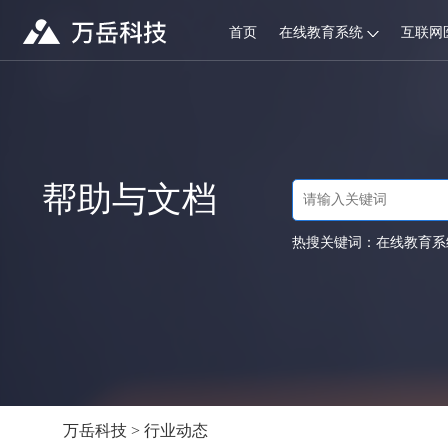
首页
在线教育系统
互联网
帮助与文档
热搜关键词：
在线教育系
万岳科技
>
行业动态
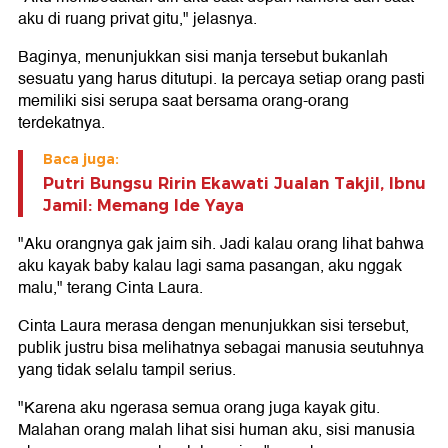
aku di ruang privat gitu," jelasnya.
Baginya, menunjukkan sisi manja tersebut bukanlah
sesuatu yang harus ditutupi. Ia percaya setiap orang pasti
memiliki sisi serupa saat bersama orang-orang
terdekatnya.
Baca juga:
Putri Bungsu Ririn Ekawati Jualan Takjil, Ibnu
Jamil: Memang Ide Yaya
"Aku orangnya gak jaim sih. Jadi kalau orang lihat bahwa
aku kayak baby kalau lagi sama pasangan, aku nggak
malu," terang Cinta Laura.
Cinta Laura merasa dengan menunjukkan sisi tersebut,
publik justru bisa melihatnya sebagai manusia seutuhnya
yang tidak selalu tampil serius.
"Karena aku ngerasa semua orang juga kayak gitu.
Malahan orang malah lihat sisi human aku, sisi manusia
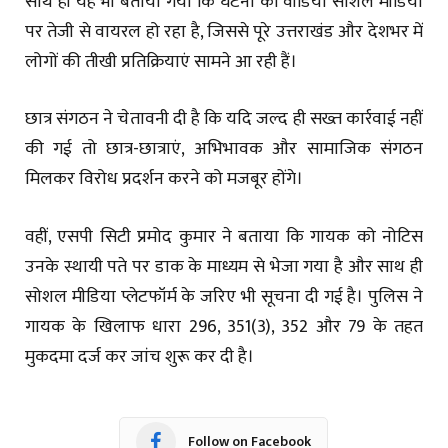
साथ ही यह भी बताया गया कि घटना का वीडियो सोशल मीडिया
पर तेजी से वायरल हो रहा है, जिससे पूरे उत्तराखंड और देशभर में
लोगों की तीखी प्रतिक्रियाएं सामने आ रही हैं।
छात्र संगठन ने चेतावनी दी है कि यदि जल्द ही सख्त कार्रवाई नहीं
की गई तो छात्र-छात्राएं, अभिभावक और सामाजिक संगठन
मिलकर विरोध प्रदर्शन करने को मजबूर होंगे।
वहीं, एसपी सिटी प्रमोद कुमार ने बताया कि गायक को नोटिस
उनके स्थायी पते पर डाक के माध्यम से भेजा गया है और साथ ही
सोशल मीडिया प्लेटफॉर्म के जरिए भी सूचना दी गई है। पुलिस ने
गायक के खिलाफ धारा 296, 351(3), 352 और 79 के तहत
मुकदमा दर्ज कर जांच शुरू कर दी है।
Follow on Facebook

---

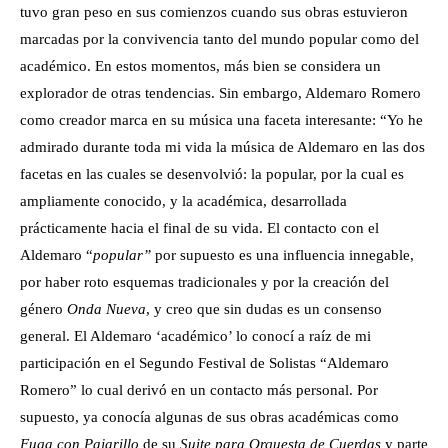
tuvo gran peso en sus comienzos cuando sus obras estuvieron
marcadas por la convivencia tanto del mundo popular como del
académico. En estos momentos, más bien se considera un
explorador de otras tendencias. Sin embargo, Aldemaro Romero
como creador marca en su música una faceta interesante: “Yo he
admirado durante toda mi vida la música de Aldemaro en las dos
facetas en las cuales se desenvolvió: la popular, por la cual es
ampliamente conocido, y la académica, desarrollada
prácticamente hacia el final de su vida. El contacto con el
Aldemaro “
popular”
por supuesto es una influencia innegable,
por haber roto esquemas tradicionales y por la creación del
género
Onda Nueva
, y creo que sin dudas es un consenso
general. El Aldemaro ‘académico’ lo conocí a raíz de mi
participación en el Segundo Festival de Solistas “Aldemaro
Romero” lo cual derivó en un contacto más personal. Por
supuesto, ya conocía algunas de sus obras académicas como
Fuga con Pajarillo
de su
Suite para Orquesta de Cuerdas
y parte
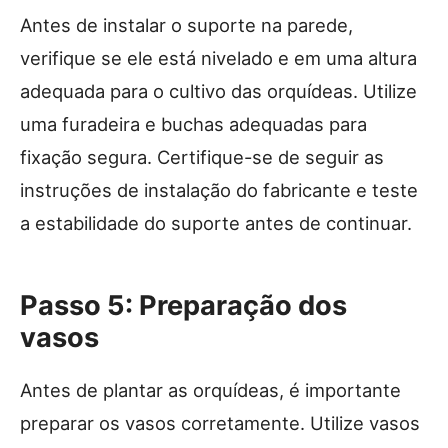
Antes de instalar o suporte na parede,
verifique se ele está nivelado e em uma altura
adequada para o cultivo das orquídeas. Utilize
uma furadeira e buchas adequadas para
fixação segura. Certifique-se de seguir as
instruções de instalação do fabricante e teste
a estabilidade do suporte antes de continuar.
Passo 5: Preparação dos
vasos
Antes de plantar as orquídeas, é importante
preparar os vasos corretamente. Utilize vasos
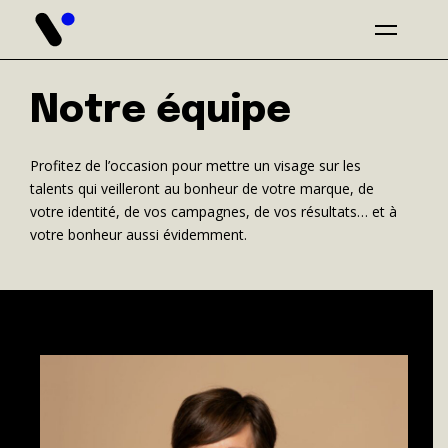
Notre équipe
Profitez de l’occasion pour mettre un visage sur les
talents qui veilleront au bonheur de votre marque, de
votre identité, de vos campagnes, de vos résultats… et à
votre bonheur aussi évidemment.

→ ASSIGNMENT
Write down, word for word, the lines above from the one containing "वहीं, एसपी सिटी" through the one containing "Follow on Facebook", both ends included.

→ WORKED SOLUTION
वहीं, एसपी सिटी प्रमोद कुमार ने बताया कि गायक को नोटिस
उनके स्थायी पते पर डाक के माध्यम से भेजा गया है और साथ ही
सोशल मीडिया प्लेटफॉर्म के जरिए भी सूचना दी गई है। पुलिस ने
गायक के खिलाफ धारा 296, 351(3), 352 और 79 के तहत
मुकदमा दर्ज कर जांच शुरू कर दी है।
Follow on Facebook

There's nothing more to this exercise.